You wouldn't think this guy would be a wizard of vast supernatural power. Maybe he's not. Does it matter if he believes he is?
     Errol Childress lives in filth, has an incestuous relationship with his mentally handicapped sister, and is warped in every possible way. Whether he actually possesses occult knowledge that connects him to the Yellow King is unimportant. Errol believes he does and is willing to act upon this information.

    Which is, perhaps the scariest possible result.

    Folks who desire to see something specific from the Cthulhu Mythos will be disappointed. Carcosa, depicted as a alien world in The King in Yellow, is treated as much as a state of mind as anything else in True Detective. The Yellow King is never referred to as Hastur or any of his other names. The closest we see to him is an altar dedicated to his evil.

    We have a scene of what is possibly a gateway to Carcosa but it's just as likely to be in Rust Cohle's head. This is the way it should be, in my humble opinion, because the greatest horrors are only alluded to. Great Cthulhu, himself, is more effective as the "horror in clay" versus his skyscraper-tall self at the Call of Cthulhu's climax.

    Perhaps the most Lovecraftian element of all is also where True Detective subverts itself. A great deal of the horror to the Cthulhu Mythos is the revelation of the universe's meaninglessness.
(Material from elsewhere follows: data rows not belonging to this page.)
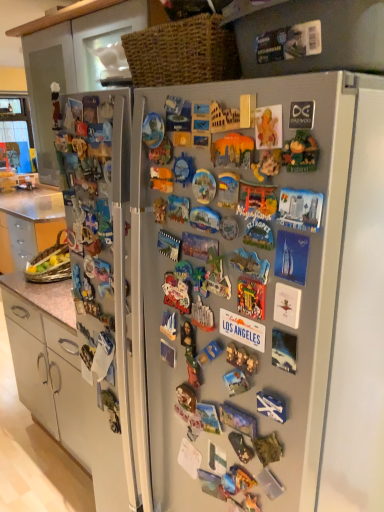 Question: In the image, is matte brown figurine at upper left, which is the tenth toy in right-to-left order, positioned in front of or behind matte plastic magnet at center, the 5th toy viewed from the left?

Choices:
 (A) front
 (B) behind

Answer: (B)

Question: In terms of size, does matte brown figurine at upper left, which is the tenth toy in right-to-left order, appear bigger or smaller than matte plastic magnet at center, the 5th toy viewed from the left?

Choices:
 (A) small
 (B) big

Answer: (B)

Question: Which is nearer to the matte plastic magnet at center, which is the sixth toy in right-to-left order?

Choices:
 (A) matte brown figurine at upper left, the first toy viewed from the left
 (B) satin silver fridge at center
 (C) metallic silver toy at center, which is the fourth toy from left to right
 (D) matte plastic cards at center, the second toy when ordered from left to right
 (E) matte plastic magnet at center, which is the 8th toy in left-to-right order

Answer: (C)

Question: Which is nearer to the multicolored plastic toy at center, the 4th toy in the right-to-left sequence?

Choices:
 (A) white plastic toy at center, positioned as the 3th toy in left-to-right order
 (B) wooden puzzle piece at center, which appears as the second toy when viewed from the right
 (C) matte plastic magnet at center, which is the 8th toy in left-to-right order
 (D) matte plastic cards at center, the second toy when ordered from left to right
 (E) matte brown figurine at upper left, the first toy viewed from the left

Answer: (B)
One of the main characters has this philosophy from the beginning and it's actually an attempt to comfort himself. Because if nothing has meaning, nothing is of importance.

    Whereas Hart's "meaning" to reality is something he doesn't take any comfort in because he can't commit to it. The show also makes allusions to religion as stories told to children and lies we tell ourselves. The ending of the show where Rust Cohle finds "meaning" to his life may speak of him adopting a (possibly) false worldview or embracing the true meaninglessness he'd only been fooling himself into believing.

    I'm rather fond of the show's ending for this as well. While Errol Childress is defeated and his "ascension" plan foiled, whether it was real or not, the cult itself remains undefeated. It may only be a five-man-band of which only a single survivor remains but the true scope of its activities remains concealed from the public. Like even "successful" Lovecraftian heroes, the 'True Detectives' strike only a symbolic blow against the evil around them.

    Perhaps that is enough.

    In conclusion, True Detective is an extremely Lovecraftian show and one I'd recommend to any fans of the genre.